»»

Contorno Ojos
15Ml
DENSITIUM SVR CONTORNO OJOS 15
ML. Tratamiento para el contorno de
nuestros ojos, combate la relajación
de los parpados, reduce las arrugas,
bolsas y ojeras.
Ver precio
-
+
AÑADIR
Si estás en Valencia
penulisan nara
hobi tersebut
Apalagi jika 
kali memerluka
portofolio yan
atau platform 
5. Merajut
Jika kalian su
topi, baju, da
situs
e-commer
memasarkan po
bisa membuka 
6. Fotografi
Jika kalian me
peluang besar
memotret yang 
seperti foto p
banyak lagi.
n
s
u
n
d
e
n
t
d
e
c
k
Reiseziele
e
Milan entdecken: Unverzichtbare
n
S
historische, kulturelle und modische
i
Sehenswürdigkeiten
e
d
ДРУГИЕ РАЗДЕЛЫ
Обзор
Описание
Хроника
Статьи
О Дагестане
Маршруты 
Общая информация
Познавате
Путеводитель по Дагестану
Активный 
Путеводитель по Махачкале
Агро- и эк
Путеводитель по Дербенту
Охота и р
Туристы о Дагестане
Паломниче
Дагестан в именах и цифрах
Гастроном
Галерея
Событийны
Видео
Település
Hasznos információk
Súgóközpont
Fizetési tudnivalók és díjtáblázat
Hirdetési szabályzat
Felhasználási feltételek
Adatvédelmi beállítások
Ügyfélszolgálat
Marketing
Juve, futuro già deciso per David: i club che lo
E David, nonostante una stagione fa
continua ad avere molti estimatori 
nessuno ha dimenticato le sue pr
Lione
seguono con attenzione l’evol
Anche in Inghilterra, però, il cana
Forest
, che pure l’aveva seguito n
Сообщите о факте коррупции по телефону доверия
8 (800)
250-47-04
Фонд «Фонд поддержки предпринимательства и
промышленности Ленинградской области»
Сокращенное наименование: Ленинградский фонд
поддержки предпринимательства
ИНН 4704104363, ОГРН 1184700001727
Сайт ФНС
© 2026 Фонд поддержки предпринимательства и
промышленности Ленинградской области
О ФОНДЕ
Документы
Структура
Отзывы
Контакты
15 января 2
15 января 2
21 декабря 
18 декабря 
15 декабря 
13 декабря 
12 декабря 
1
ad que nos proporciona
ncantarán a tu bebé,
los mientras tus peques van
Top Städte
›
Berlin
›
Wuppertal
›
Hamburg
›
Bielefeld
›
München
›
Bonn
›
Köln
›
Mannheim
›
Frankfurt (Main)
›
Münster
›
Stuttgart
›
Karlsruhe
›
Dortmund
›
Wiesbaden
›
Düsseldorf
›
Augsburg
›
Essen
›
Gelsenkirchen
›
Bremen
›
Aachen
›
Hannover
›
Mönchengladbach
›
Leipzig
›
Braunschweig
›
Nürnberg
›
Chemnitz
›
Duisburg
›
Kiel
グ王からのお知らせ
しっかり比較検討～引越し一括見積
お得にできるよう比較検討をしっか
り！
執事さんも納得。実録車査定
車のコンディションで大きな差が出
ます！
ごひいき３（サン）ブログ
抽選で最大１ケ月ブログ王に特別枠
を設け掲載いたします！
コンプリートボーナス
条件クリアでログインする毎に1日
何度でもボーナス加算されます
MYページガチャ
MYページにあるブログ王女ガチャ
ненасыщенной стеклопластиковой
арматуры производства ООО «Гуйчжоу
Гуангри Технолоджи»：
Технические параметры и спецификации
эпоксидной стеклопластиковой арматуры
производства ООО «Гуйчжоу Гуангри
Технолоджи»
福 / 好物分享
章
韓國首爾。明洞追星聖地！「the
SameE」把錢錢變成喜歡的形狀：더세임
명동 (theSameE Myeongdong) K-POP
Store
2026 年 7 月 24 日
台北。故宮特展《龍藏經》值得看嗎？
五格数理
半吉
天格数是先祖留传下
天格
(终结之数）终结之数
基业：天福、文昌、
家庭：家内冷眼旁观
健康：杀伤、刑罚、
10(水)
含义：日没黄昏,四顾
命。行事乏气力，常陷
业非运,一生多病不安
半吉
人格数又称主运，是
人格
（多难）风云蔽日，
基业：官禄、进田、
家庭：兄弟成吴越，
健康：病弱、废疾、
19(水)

««

#### [Instructions for the task]
The data above should be duplicated exactly and completely.

#### [Reply to the exercise]
Contorno Ojos
15Ml
DENSITIUM SVR CONTORNO OJOS 15
ML. Tratamiento para el contorno de
nuestros ojos, combate la relajación
de los parpados, reduce las arrugas,
bolsas y ojeras.
Ver precio
-
+
AÑADIR
Si estás en Valencia
penulisan nara
hobi tersebut
Apalagi jika 
kali memerluka
portofolio yan
atau platform 
5. Merajut
Jika kalian su
topi, baju, da
situs
e-commer
memasarkan po
bisa membuka 
6. Fotografi
Jika kalian me
peluang besar
memotret yang 
seperti foto p
banyak lagi.
n
s
u
n
d
e
n
t
d
e
c
k
Reiseziele
e
Milan entdecken: Unverzichtbare
n
S
historische, kulturelle und modische
i
Sehenswürdigkeiten
e
d
ДРУГИЕ РАЗДЕЛЫ
Обзор
Описание
Хроника
Статьи
О Дагестане
Маршруты 
Общая информация
Познавате
Путеводитель по Дагестану
Активный 
Путеводитель по Махачкале
Агро- и эк
Путеводитель по Дербенту
Охота и р
Туристы о Дагестане
Паломниче
Дагестан в именах и цифрах
Гастроном
Галерея
Событийны
Видео
Település
Hasznos információk
Súgóközpont
Fizetési tudnivalók és díjtáblázat
Hirdetési szabályzat
Felhasználási feltételek
Adatvédelmi beállítások
Ügyfélszolgálat
Marketing
Juve, futuro già deciso per David: i club che lo
E David, nonostante una stagione fa
continua ad avere molti estimatori 
nessuno ha dimenticato le sue pr
Lione
seguono con attenzione l’evol
Anche in Inghilterra, però, il cana
Forest
, che pure l’aveva seguito n
Сообщите о факте коррупции по телефону доверия
8 (800)
250-47-04
Фонд «Фонд поддержки предпринимательства и
промышленности Ленинградской области»
Сокращенное наименование: Ленинградский фонд
поддержки предпринимательства
ИНН 4704104363, ОГРН 1184700001727
Сайт ФНС
© 2026 Фонд поддержки предпринимательства и
промышленности Ленинградской области
О ФОНДЕ
Документы
Структура
Отзывы
Контакты
15 января 2
15 января 2
21 декабря 
18 декабря 
15 декабря 
13 декабря 
12 декабря 
1
ad que nos proporciona
ncantarán a tu bebé,
los mientras tus peques van
Top Städte
›
Berlin
›
Wuppertal
›
Hamburg
›
Bielefeld
›
München
›
Bonn
›
Köln
›
Mannheim
›
Frankfurt (Main)
›
Münster
›
Stuttgart
›
Karlsruhe
›
Dortmund
›
Wiesbaden
›
Düsseldorf
›
Augsburg
›
Essen
›
Gelsenkirchen
›
Bremen
›
Aachen
›
Hannover
›
Mönchengladbach
›
Leipzig
›
Braunschweig
›
Nürnberg
›
Chemnitz
›
Duisburg
›
Kiel
グ王からのお知らせ
しっかり比較検討～引越し一括見積
お得にできるよう比較検討をしっか
り！
執事さんも納得。実録車査定
車のコンディションで大きな差が出
ます！
ごひいき３（サン）ブログ
抽選で最大１ケ月ブログ王に特別枠
を設け掲載いたします！
コンプリートボーナス
条件クリアでログインする毎に1日
何度でもボーナス加算されます
MYページガチャ
MYページにあるブログ王女ガチャ
ненасыщенной стеклопластиковой
арматуры производства ООО «Гуйчжоу
Гуангри Технолоджи»：
Технические параметры и спецификации
эпоксидной стеклопластиковой арматуры
производства ООО «Гуйчжоу Гуангри
Технолоджи»
福 / 好物分享
章
韓國首爾。明洞追星聖地！「the
SameE」把錢錢變成喜歡的形狀：더세임
명동 (theSameE Myeongdong) K-POP
Store
2026 年 7 月 24 日
台北。故宮特展《龍藏經》值得看嗎？
五格数理
半吉
天格数是先祖留传下
天格
(终结之数）终结之数
基业：天福、文昌、
家庭：家内冷眼旁观
健康：杀伤、刑罚、
10(水)
含义：日没黄昏,四顾
命。行事乏气力，常陷
业非运,一生多病不安
半吉
人格数又称主运，是
人格
（多难）风云蔽日，
基业：官禄、进田、
家庭：兄弟成吴越，
健康：病弱、废疾、
19(水)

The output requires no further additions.